═══ Exercise input

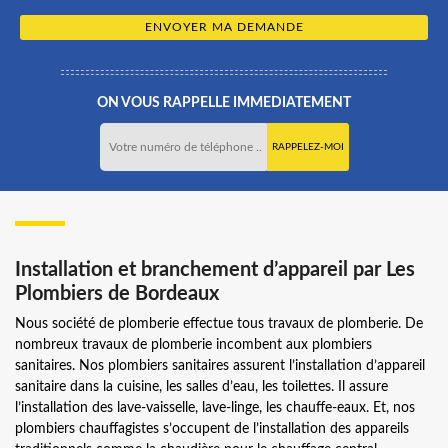
ON VOUS RAPPELLE IMMEDIATEMENT
Installation et branchement d’appareil par Les
Plombiers de Bordeaux
Nous société de plomberie effectue tous travaux de plomberie. De
nombreux travaux de plomberie incombent aux plombiers
sanitaires. Nos plombiers sanitaires assurent l’installation d’appareil
sanitaire dans la cuisine, les salles d’eau, les toilettes. Il assure
l’installation des lave-vaisselle, lave-linge, les chauffe-eaux. Et, nos
plombiers chauffagistes s’occupent de l’installation des appareils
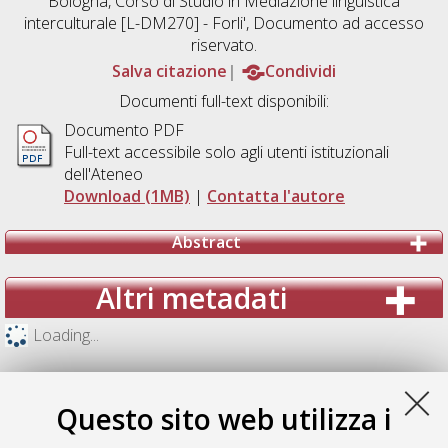
Bologna, Corso di Studio in
Mediazione linguistica
interculturale [L-DM270] - Forli'
, Documento ad accesso
riservato.
Salva citazione
Condividi
Documenti full-text disponibili:
Documento PDF
Full-text accessibile solo agli utenti istituzionali
dell'Ateneo
Download (1MB)
|
Contatta l'autore
Abstract
Altri metadati
Loading...
Questo sito web utilizza i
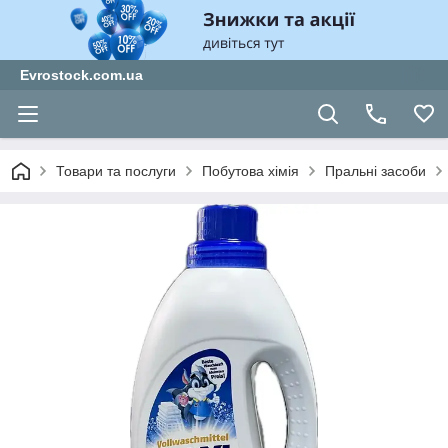
Evrostock.com.ua
Товари та послуги
Побутова хімія
Пральні засоби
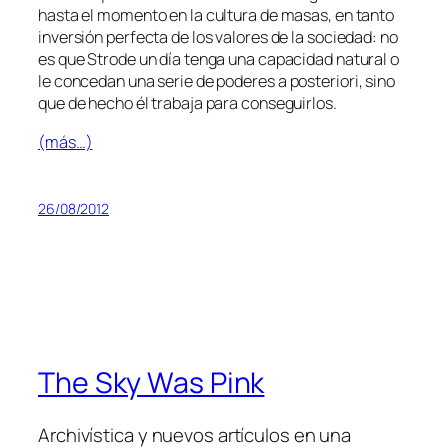
has­ta el mo­men­to en la cul­tu­ra de ma­sas, en tan­to
in­ver­sión per­fec­ta de los va­lo­res de la so­cie­dad: no
es que Strode un día ten­ga una ca­pa­ci­dad na­tu­ral o
le con­ce­dan una se­rie de po­de­res
a pos­te­rio­ri
, sino
que de he­cho él tra­ba­ja pa­ra conseguirlos.
(más…)
26/08/2012
The Sky Was Pink
Archivística y nuevos artículos en una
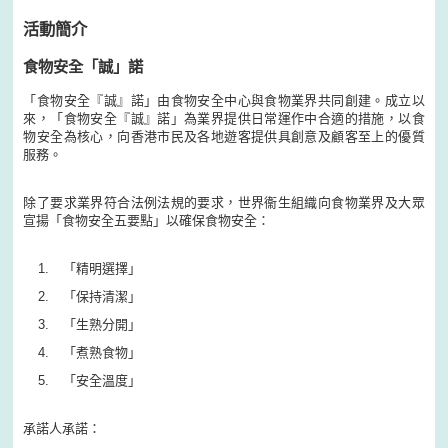
活動簡介
食物安全「誠」諾
「食物安全『誠』諾」由食物安全中心與食物業界共同創建。成立以
來，「食物安全『誠』諾」為業界提供日常運作中合適的措施，以食
物安全為核心，向香港市民及各地遊客提供具創意及顧客至上的優質
服務。
除了要求業界符合法例法規的要求，世界衞生組織向食物業界及大眾
宣揚「食物安全五要點」以確保食物安全：
「精明選擇」
「保持清潔」
「生熟分開」
「煮熟食物」
「安全溫度」
承諾人承諾：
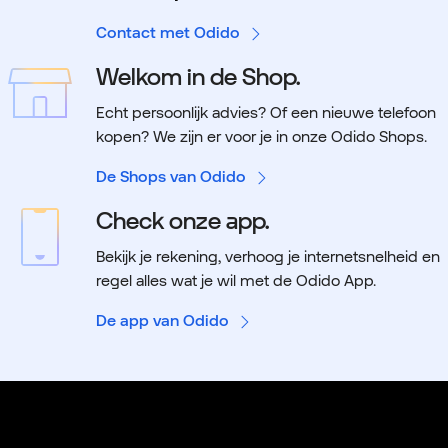
Contact met Odido
Welkom in de Shop.
Echt persoonlijk advies? Of een nieuwe telefoon
kopen? We zijn er voor je in onze Odido Shops.
De Shops van Odido
Check onze app.
Bekijk je rekening, verhoog je internetsnelheid en
regel alles wat je wil met de Odido App.
De app van Odido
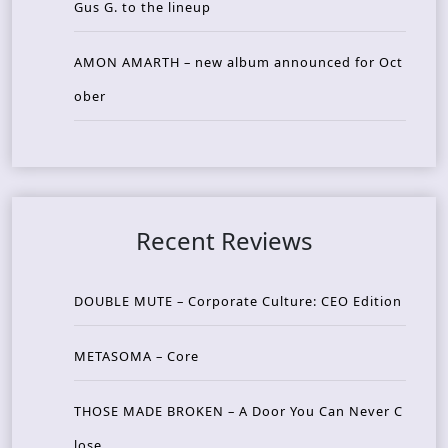
Gus G. to the lineup
AMON AMARTH – new album announced for Oct
ober
Recent Reviews
DOUBLE MUTE – Corporate Culture: CEO Edition
METASOMA – Core
THOSE MADE BROKEN – A Door You Can Never C
lose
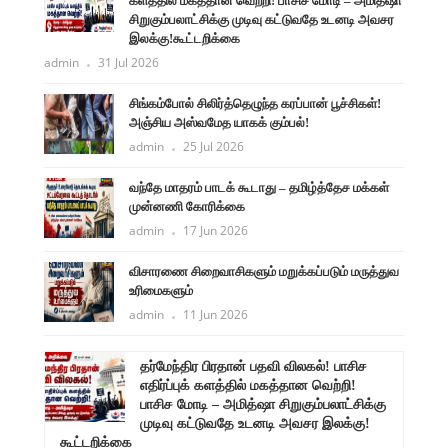
களத்தில் மகத்தான வெற்றி! பாசிச மோடி – அமித்ஷா
சிறுகும்பலாட்சிக்கு முடிவு கட்டுவதே உடனடி அவசர
இலக்கு!கூட்டறிக்கை
admin
31 Jul 2026
சிங்கம்போல் சிலிர்த்தெழுந்த கரப்பான் பூச்சிகள்!
அஞ்சிய அஸ்வமேத யாகக் கும்பல்!
admin
25 Jul 2026
வந்தே மாதரம் பாடக் கூடாது – தமிழ்த்தேச மக்கள்
முன்னணி கோரிக்கை
admin
17 Jun 2026
விசாரணை சிறைவாசிகளும் மறுக்கப்படும் மருத்துவ
உரிமைகளும்
admin
11 Jun 2026
ளுநர்
தர்மேந்திர பிரதான் பதவி விலகல்! பாசிச
ருண்
எதிர்ப்புக் களத்தில் மகத்தான வெற்றி!
பாசிச மோடி – அமித்ஷா சிறுகும்பலாட்சிக்கு
முடிவு கட்டுவதே உடனடி அவசர இலக்கு!
கூட்டறிக்கை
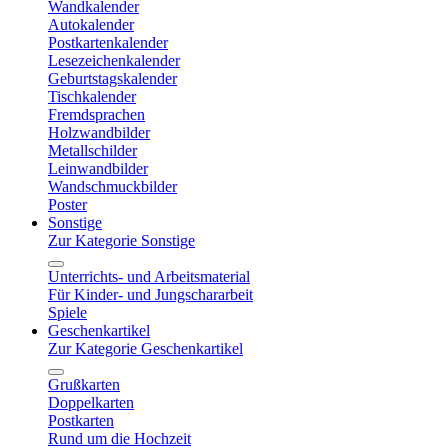
Wandkalender
Autokalender
Postkartenkalender
Lesezeichenkalender
Geburtstagskalender
Tischkalender
Fremdsprachen
Holzwandbilder
Metallschilder
Leinwandbilder
Wandschmuckbilder
Poster
Sonstige
Zur Kategorie Sonstige
Unterrichts- und Arbeitsmaterial
Für Kinder- und Jungschararbeit
Spiele
Geschenkartikel
Zur Kategorie Geschenkartikel
Grußkarten
Doppelkarten
Postkarten
Rund um die Hochzeit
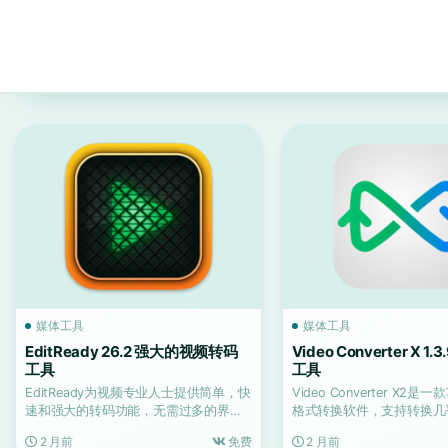
媒体工具
媒体工具
EditReady 26.2 强大的视频转码
Video Converter X 1
工具
工具
EditReady为视频专业人士提供简单，快
Video Converter X2
速和强大的转码功能，无需过多的界面
格式转换软件，支持转换几
或过时的格式选...
媒体文...
2 月前
免费
2 月前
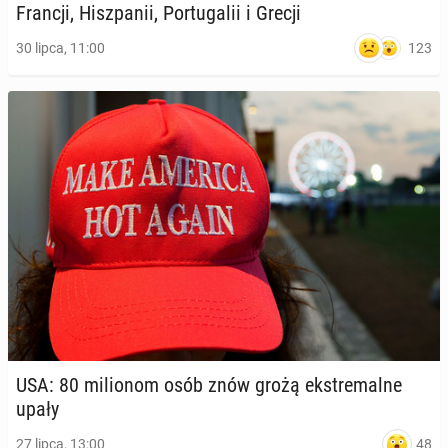
Francji, Hisz­pa­nii, Por­tu­ga­lii i Grecji
123
30 lipca, 11:00
USA: 80 mi­lio­nom osób znów grożą eks­tre­mal­ne
upały
48
27 lipca, 13:00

══════

• [Task prompt] From the first line to the last, retype the data exactly, but omit every image.

• [Exercise solution]
ON VOUS RAPPELLE IMMEDIATEMENT
Installation et branchement d’appareil par Les
Plombiers de Bordeaux
Nous société de plomberie effectue tous travaux de plomberie. De
nombreux travaux de plomberie incombent aux plombiers
sanitaires. Nos plombiers sanitaires assurent l’installation d’appareil
sanitaire dans la cuisine, les salles d’eau, les toilettes. Il assure
l’installation des lave-vaisselle, lave-linge, les chauffe-eaux. Et, nos
plombiers chauffagistes s’occupent de l’installation des appareils
Bologna, Corso di Studio in
Mediazione linguistica
interculturale [L-DM270] - Forli'
, Documento ad accesso
riservato.
Salva citazione
Condividi
Documenti full-text disponibili:
Documento PDF
Full-text accessibile solo agli utenti istituzionali
dell'Ateneo
Download (1MB)
|
Contatta l'autore
Abstract
Altri metadati
Loading...
Questo sito web utilizza i
Evrostock.com.ua
Товари та послуги
Побутова хімія
Пральні засоби
has­ta el mo­men­to en la cul­tu­ra de ma­sas, en tan­to
in­ver­sión per­fec­ta de los va­lo­res de la so­cie­dad: no
es que Strode un día ten­ga una ca­pa­ci­dad na­tu­ral o
le con­ce­dan una se­rie de po­de­res
a pos­te­rio­ri
, sino
que de he­cho él tra­ba­ja pa­ra conseguirlos.
(más…)
26/08/2012
The Sky Was Pink
Archivística y nuevos artículos en una
活動簡介
食物安全「誠」諾
「食物安全『誠』諾」由食物安全中心與食物業界共同創建。成立以
來，「食物安全『誠』諾」為業界提供日常運作中合適的措施，以食
物安全為核心，向香港市民及各地遊客提供具創意及顧客至上的優質
服務。
除了要求業界符合法例法規的要求，世界衞生組織向食物業界及大眾
宣揚「食物安全五要點」以確保食物安全：
「精明選擇」
「保持清潔」
「生熟分開」
「煮熟食物」
「安全溫度」
承諾人承諾：
Contact met Odido
Welkom in de Shop.
Echt persoonlijk advies? Of een nieuwe telefoon
kopen? We zijn er voor je in onze Odido Shops.
De Shops van Odido
Check onze app.
Bekijk je rekening, verhoog je internetsnelheid en
regel alles wat je wil met de Odido App.
De app van Odido
Gus G. to the lineup
AMON AMARTH – new album announced for Oct
ober
Recent Reviews
DOUBLE MUTE – Corporate Culture: CEO Edition
METASOMA – Core
THOSE MADE BROKEN – A Door You Can Never C
lose
களத்தில் மகத்தான வெற்றி! பாசிச மோடி – அமித்ஷா
சிறுகும்பலாட்சிக்கு முடிவு கட்டுவதே உடனடி அவசர
இலக்கு!கூட்டறிக்கை
admin
31 Jul 2026
சிங்கம்போல் சிலிர்த்தெழுந்த கரப்பான் பூச்சிகள்!
அஞ்சிய அஸ்வமேத யாகக் கும்பல்!
admin
25 Jul 2026
வந்தே மாதரம் பாடக் கூடாது – தமிழ்த்தேச மக்கள்
முன்னணி கோரிக்கை
admin
17 Jun 2026
விசாரணை சிறைவாசிகளும் மறுக்கப்படும் மருத்துவ
உரிமைகளும்
admin
11 Jun 2026
ளுநர்
தர்மேந்திர பிரதான் பதவி விலகல்! பாசிச
ருண்
எதிர்ப்புக் களத்தில் மகத்தான வெற்றி!
பாசிச மோடி – அமித்ஷா சிறுகும்பலாட்சிக்கு
முடிவு கட்டுவதே உடனடி அவசர இலக்கு!
கூட்டறிக்கை
Wandkalender
Autokalender
Postkartenkalender
Lesezeichenkalender
Geburtstagskalender
Tischkalender
Fremdsprachen
Holzwandbilder
Metallschilder
Leinwandbilder
Wandschmuckbilder
Poster
Sonstige
Zur Kategorie Sonstige
Unterrichts- und Arbeitsmaterial
Für Kinder- und Jungschararbeit
Spiele
Geschenkartikel
Zur Kategorie Geschenkartikel
Grußkarten
Doppelkarten
Postkarten
Rund um die Hochzeit
媒体工具
媒体工具
EditReady 26.2 强大的视频转码
Video Converter X 1
工具
工具
EditReady为视频专业人士提供简单，快
Video Converter X2
速和强大的转码功能，无需过多的界面
格式转换软件，支持转换几
或过时的格式选...
媒体文...
2 月前
免费
2 月前
Francji, Hisz­pa­nii, Por­tu­ga­lii i Grecji
123
30 lipca, 11:00
USA: 80 mi­lio­nom osób znów grożą eks­tre­mal­ne
upały
48
27 lipca, 13:00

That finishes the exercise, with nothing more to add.